Any image found in the entries is to be skipped; the rest is returned word for word.

**** Data for review

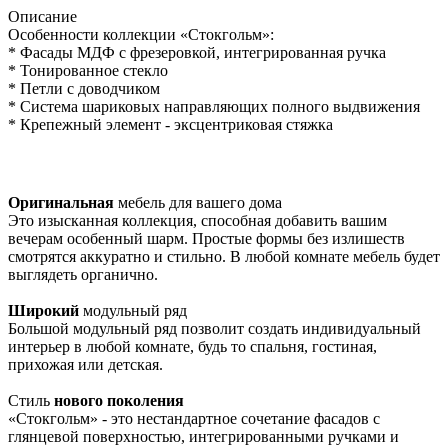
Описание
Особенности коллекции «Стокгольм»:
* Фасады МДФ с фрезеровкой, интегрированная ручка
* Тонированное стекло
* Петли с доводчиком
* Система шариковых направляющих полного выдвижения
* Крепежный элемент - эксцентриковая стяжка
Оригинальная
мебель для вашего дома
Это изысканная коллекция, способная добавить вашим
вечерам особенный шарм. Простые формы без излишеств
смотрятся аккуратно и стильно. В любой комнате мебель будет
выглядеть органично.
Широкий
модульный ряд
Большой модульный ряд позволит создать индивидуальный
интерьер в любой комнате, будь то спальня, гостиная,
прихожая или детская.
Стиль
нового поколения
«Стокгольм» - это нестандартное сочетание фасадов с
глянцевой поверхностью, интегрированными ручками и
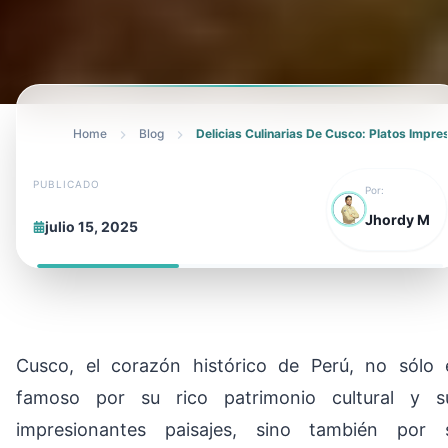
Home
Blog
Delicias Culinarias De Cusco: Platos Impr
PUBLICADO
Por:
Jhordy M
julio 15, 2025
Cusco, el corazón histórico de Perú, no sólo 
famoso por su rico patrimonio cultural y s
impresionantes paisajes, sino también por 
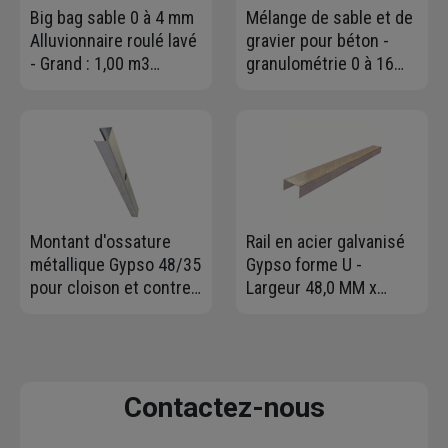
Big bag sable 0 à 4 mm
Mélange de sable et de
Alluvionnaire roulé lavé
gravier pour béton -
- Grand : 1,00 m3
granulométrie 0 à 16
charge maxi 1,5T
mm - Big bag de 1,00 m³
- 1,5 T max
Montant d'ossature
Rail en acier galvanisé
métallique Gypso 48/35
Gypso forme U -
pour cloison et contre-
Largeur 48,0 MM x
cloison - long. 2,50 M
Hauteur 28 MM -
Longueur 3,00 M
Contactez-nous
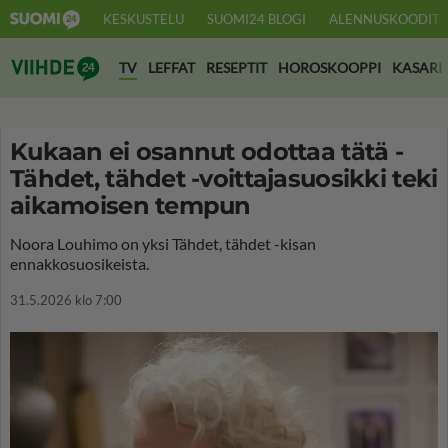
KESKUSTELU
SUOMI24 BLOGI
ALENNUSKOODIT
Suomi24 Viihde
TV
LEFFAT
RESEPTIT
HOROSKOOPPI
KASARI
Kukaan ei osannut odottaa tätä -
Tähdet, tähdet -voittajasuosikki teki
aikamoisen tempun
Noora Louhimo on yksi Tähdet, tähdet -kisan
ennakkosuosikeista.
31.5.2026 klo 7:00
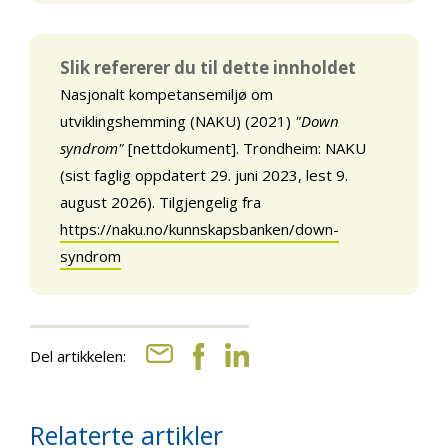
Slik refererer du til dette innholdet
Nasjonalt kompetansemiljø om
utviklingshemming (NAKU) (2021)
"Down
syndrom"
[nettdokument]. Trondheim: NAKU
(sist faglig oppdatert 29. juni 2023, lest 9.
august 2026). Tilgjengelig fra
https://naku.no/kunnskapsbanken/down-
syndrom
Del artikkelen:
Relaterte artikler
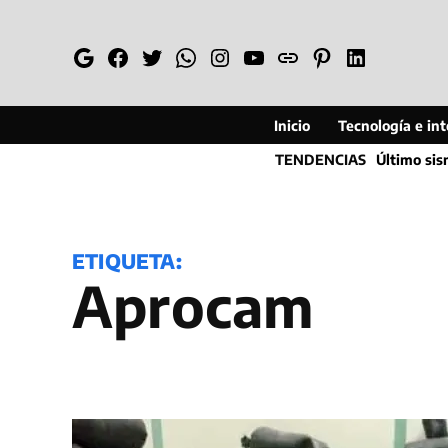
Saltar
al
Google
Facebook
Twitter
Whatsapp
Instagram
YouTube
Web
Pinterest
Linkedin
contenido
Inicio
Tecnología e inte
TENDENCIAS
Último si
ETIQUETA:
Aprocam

********

• **Written answer**
Описание
Особенности коллекции «Стокгольм»:
* Фасады МДФ с фрезеровкой, интегрированная ручка
* Тонированное стекло
* Петли с доводчиком
* Система шариковых направляющих полного выдвижения
* Крепежный элемент - эксцентриковая стяжка
Оригинальная
мебель для вашего дома
Это изысканная коллекция, способная добавить вашим
вечерам особенный шарм. Простые формы без излишеств
смотрятся аккуратно и стильно. В любой комнате мебель будет
выглядеть органично.
Широкий
модульный ряд
Большой модульный ряд позволит создать индивидуальный
интерьер в любой комнате, будь то спальня, гостиная,
прихожая или детская.
Стиль
нового поколения
«Стокгольм» - это нестандартное сочетание фасадов с
глянцевой поверхностью, интегрированными ручками и
Home
Blog
Delicias Culinarias De Cusco: Platos Impr
PUBLICADO
Por:
Jhordy M
julio 15, 2025
Cusco, el corazón histórico de Perú, no sólo 
famoso por su rico patrimonio cultural y s
impresionantes paisajes, sino también por 
Big bag sable 0 à 4 mm
Mélange de sable et de
Alluvionnaire roulé lavé
gravier pour béton -
- Grand : 1,00 m3
granulométrie 0 à 16
charge maxi 1,5T
mm - Big bag de 1,00 m³
- 1,5 T max
Montant d'ossature
Rail en acier galvanisé
métallique Gypso 48/35
Gypso forme U -
pour cloison et contre-
Largeur 48,0 MM x
cloison - long. 2,50 M
Hauteur 28 MM -
Longueur 3,00 M
Contactez-nous
KESKUSTELU
SUOMI24 BLOGI
ALENNUSKOODIT
Suomi24 Viihde
TV
LEFFAT
RESEPTIT
HOROSKOOPPI
KASARI
Kukaan ei osannut odottaa tätä -
Tähdet, tähdet -voittajasuosikki teki
aikamoisen tempun
Noora Louhimo on yksi Tähdet, tähdet -kisan
ennakkosuosikeista.
31.5.2026 klo 7:00
Slik refererer du til dette innholdet
Nasjonalt kompetansemiljø om
utviklingshemming (NAKU) (2021)
"Down
syndrom"
[nettdokument]. Trondheim: NAKU
(sist faglig oppdatert 29. juni 2023, lest 9.
august 2026). Tilgjengelig fra
https://naku.no/kunnskapsbanken/down-
syndrom
Del artikkelen:
Relaterte artikler
Saltar
al
Google
Facebook
Twitter
Whatsapp
Instagram
YouTube
Web
Pinterest
Linkedin
contenido
Inicio
Tecnología e inte
TENDENCIAS
Último si
ETIQUETA:
Aprocam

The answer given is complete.